With regards to Rama's vicious fighting style, there's a tie back to the first film. In the first, every time Rama fights, his facade cracks at the end. His hands drop, his rigid fighting stance vanishes, and he's back to being a scared, fragile human.

What someone above said about control, and how fragile it is, is a motif of the fights as well. The prison fight was supposed to be a quick assassination. The attackers clearly had a couple of minutes before the guards would break it up, they may have even made a deal with the guards, but it quickly spirals into a full scale riot. In the restaurant, this isn't the first time goons have come after Prakoso. By the same token, they've got an army and probably figure it's just a quick take down of one guy. Rama seems to be contained in the back of the car, but that's given lie. Hammer Girl and Baseball Bat Boy specifically use the phrase business as usual right before their fight with Rama, and the final boss confidently squares up with Rama. Some of it just standard tropes of action films (of course the baddies are arrogant dicks, they're baddies) but it's a consistent motif that we're shown "the plan" only for the plan to fall apart.

Someone else described Bejo as a Faustian character, and as soon as you think of him like that, the sacrifice scene makes sense. These are men who entered into some devil's bargain with Bejo, only to find out what it meant far too late ("you will help me conquer the city/") Hence the look of almost resigned anger on the last man's face.
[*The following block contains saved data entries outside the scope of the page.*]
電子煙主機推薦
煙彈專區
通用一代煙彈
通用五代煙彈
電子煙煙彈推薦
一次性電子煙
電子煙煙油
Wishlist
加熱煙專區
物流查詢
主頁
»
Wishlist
Overall though, it's great to see a martial arts movie go for so much more. My girlfriend, who saw the Raid 2 with me, hadn't seen any Tony Jaa movies, so we started watching some. I can't really remember a quicker drop off in quality between a star's two projects. Ong Bak is a simple, effective story. Tom Yung Goong is an incomprehensible mess that seems to have been made by someone who's heard of the concept of narrative storytelling, but didn't care for it.

Snowman_McK
Jan 31, 2010

Electromax posted:

The fight scenes felt like they would never end (especially the 2-on-1 at the end, christ can this be over yet?)

This is one of those opinions where you know it exists, but you can't believe a real person holds it.

Snowman_McK
Jan 31, 2010

FishBulb posted:

I should probably watch Merantau. It was on my Netflix queue for a long time back when they had those.

It's solid. It follows the same blueprint as things like Ong Bak. I thoroughly enjoyed it at the time, but in retrospect, it looks really unambitious. Its a pretty drat impressive debut though. It's amazing to see how quickly the team has gotten better at what they do.

Snowman_McK
Jan 31, 2010
Something I spotted on a rewatch, when he chases down the pornographer and hurls him into a TV it's shot in exactly the same way as the thoughtless destruction of the apartment by the machete thugs in the first film.


It's only momentary, but it's another visual reminder of where Rama is on the moral spectrum now.
Also, holy poo poo that last fight is bananas.

Adbot
ADBOT LOVES YOU

Snowman_McK
Jan 31, 2010

Obstacle posted:

On a similarly interesting note, he goes two-on-one against siblings toward the end - much like Mad Dog in the first.

The music and choreography of that scene also closely echo the Mad-Dog fight. Rama uses a lot of moves Mad Dog does, especially his throws. It's also structured oddly. The typical pattern would be the hero getting his rear end kicked until he or she manages to make a comeback. The first few good shots are all landed by Rama. The siblings stage a comeback, but it isn't enough. When Hammer Girl dies after a moment of vulnerability (via losing her glasses) Baseball Bat Man's cry is genuine anguish, rather than pure rage. A lot of martial arts movie tropes are very deliberately inverted in that scene.
It isn't a mindless action movie. The action itself tells a lot of the story.